The absurdist movement... comes during a reaction to the perfect and the pristine. “Zillennials”, Millennial-Gen-Z cuspers, were the first of the conspicuous consumers flaunting Crocs and Stouffer’s sweats because they’re fugly—a sort of “F.U.” to Instagram perfection. They love Dunkin because it ain’t Starbucks.

Peddling merch to a hungry anti-perfection crowd who are locked at home in a TikTok algo-spiral gives one the overtones of late-capitalism. Consider the dichotomy of the most activist, climate-aware generation to exist in our lifetimes being duped into conspicuously consuming for the shiggles of it all.

To Dave's point, the Merch-Capable Index is an indicator that you not only have a brand; but you have a brand that people associate with, if not to fit into a crowd, but to distinguish yourself as being absent from another. Few are the brands that reach cultural awareness the likes of which branded apparel can act as a vehicle for social group signaling and belonging. It's not merely that people buy the merch. It's that they use it to flag social status or group affiliation.

Conclusion

Sadly there is no Waffle House podcast for me to segue into the concept of niche media validation of this new market. While brands become media, media are fast becoming retailers. In a later piece, we will take a look at how niche media properties are validating new markets in the merch and comfort space. From Mukbang YouTube to merch-focused newsletters, there are reverberations of these two phenomena throughout the retail world.
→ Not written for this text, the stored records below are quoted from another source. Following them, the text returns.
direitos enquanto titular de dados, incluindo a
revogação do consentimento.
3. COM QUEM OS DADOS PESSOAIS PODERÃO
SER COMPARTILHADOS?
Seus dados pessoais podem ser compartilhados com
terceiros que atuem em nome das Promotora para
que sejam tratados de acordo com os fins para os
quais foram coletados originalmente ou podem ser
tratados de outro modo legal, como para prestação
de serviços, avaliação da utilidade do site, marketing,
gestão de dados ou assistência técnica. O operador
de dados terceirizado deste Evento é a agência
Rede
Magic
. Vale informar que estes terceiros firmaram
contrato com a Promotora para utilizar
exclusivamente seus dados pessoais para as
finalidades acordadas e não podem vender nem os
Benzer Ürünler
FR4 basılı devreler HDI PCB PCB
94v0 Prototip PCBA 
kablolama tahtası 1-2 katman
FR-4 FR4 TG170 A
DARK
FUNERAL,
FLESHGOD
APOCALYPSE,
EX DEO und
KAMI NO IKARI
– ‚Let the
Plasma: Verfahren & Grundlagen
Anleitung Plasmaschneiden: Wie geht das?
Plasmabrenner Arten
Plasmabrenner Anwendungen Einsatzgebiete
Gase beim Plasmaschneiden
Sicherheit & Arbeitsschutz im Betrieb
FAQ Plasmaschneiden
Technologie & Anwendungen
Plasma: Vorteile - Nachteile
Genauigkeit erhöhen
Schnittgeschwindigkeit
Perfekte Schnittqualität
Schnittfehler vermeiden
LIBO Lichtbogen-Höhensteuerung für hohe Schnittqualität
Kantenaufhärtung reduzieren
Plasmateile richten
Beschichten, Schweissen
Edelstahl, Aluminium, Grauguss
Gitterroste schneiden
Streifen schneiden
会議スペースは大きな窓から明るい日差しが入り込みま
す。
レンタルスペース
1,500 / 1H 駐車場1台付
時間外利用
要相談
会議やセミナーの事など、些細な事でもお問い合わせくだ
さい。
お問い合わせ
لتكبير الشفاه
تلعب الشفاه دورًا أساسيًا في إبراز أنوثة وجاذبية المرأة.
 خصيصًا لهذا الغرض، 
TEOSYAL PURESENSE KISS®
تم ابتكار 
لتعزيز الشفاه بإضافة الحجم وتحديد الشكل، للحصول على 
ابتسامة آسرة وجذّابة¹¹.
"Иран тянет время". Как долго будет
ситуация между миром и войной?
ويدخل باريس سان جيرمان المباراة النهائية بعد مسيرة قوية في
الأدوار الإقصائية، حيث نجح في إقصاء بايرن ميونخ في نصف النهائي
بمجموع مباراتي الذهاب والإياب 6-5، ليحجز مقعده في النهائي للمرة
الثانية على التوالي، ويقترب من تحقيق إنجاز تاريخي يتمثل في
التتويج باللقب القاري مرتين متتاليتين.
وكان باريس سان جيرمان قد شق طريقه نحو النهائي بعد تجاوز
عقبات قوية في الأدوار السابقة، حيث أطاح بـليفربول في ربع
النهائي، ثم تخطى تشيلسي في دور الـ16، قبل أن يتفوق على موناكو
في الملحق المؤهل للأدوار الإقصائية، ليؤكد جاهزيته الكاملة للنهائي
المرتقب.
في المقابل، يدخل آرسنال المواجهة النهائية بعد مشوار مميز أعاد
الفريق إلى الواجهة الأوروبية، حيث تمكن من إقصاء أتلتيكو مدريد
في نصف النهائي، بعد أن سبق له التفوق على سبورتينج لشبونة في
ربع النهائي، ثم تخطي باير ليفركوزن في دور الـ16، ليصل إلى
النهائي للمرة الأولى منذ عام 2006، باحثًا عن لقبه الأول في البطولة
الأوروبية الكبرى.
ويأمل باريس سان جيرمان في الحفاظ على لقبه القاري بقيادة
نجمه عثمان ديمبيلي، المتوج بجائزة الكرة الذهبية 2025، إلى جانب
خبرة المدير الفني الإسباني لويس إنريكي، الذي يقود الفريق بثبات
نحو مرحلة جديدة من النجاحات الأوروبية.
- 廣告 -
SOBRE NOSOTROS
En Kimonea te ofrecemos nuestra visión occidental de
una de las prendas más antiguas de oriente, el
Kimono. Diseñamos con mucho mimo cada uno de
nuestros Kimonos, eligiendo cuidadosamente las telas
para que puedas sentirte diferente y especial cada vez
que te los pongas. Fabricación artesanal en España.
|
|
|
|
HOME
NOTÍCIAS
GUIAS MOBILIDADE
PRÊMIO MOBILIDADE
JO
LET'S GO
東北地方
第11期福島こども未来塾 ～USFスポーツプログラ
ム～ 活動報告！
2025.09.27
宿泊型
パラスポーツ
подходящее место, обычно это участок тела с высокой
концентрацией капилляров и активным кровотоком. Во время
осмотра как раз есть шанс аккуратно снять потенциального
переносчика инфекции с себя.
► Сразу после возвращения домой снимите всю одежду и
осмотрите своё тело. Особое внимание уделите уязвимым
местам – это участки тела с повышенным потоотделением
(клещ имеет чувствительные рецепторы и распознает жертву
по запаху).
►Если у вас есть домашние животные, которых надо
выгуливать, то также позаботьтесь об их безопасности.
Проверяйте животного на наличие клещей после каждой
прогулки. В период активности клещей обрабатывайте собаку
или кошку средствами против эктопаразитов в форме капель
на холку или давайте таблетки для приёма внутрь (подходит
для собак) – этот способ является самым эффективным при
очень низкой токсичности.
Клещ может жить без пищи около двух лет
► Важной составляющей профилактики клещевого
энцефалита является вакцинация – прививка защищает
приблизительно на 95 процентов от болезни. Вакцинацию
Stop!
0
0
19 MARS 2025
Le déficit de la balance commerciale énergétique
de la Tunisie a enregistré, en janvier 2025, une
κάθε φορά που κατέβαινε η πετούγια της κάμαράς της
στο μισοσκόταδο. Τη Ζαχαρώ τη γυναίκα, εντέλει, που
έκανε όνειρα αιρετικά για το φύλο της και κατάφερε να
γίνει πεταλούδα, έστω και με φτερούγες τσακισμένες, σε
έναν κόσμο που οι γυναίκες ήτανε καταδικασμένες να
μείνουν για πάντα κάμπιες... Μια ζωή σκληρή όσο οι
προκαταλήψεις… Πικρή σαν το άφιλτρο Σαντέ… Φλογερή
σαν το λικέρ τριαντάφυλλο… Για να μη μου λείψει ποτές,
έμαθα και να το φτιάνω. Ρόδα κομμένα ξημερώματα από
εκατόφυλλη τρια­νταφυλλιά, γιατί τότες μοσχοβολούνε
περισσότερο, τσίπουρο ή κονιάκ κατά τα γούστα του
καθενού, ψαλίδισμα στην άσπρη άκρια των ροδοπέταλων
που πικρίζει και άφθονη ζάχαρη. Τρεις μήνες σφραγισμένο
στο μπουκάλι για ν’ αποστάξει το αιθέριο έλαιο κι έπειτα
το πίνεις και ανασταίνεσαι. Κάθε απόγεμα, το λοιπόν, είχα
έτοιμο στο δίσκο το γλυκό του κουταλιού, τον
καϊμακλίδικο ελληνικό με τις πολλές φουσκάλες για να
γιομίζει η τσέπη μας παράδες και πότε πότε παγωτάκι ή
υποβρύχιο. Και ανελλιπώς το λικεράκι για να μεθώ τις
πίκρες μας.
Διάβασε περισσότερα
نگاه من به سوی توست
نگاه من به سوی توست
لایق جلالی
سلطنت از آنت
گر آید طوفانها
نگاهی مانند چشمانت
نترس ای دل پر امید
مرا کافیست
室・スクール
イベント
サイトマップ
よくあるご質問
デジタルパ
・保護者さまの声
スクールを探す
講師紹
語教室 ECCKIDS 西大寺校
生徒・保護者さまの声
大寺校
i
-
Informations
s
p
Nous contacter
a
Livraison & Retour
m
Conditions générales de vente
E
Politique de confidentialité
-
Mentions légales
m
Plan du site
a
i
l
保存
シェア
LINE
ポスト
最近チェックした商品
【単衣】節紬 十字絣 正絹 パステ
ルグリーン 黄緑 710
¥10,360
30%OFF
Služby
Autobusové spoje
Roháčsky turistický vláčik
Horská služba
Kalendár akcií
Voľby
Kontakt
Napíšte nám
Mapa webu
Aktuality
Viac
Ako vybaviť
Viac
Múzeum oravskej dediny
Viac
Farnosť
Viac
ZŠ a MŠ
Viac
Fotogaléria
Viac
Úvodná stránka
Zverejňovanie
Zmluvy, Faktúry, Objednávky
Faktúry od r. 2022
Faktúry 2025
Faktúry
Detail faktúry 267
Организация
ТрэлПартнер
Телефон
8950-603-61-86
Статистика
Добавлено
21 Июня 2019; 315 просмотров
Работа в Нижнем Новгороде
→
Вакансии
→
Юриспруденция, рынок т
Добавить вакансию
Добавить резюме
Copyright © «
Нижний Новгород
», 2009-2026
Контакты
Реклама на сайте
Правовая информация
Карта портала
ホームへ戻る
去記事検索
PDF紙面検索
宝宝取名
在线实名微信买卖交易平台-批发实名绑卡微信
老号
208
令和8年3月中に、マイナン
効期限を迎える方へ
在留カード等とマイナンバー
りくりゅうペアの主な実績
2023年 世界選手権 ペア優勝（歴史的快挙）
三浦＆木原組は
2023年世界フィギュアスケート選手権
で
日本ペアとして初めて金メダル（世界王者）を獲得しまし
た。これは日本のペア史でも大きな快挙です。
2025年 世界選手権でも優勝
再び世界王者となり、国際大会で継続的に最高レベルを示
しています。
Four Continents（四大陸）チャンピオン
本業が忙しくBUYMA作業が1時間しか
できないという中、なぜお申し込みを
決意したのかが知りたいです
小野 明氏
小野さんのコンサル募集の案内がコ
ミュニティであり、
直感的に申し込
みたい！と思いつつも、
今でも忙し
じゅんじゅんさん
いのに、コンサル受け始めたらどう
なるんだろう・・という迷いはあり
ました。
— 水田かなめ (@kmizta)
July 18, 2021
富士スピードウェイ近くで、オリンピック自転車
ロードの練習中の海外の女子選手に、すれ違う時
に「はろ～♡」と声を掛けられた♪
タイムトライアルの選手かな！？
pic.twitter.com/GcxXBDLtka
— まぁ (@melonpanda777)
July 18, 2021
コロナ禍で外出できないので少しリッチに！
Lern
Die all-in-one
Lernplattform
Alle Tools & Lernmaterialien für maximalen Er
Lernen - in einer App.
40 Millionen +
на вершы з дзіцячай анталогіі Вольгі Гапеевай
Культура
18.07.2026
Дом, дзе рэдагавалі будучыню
What can we take away from this? Here are some thought-starters:

  • Comfort comes in many forms. There is an appetite for escapism for those who are mentally or emotionally distressed, provided there is a steady supply of it available. Consider how your business operates during times of crisis, and how you can be a haven for those looking to escape.
  • Does your brand have the ability to signal social group involvement? If not, there is an existential question to ask: do you know who your customer is, and where she sits in the world. How does she fit into society? Where does she belong? If you don't know the answer, you should take strides to find it.

Finally, don't add to the noise, and don't add to the waste. At this point, we don't need more branded merch waste in the world. But what we learn from these moments will help us to understand trends when they arise and how we tell the story of our brands within them.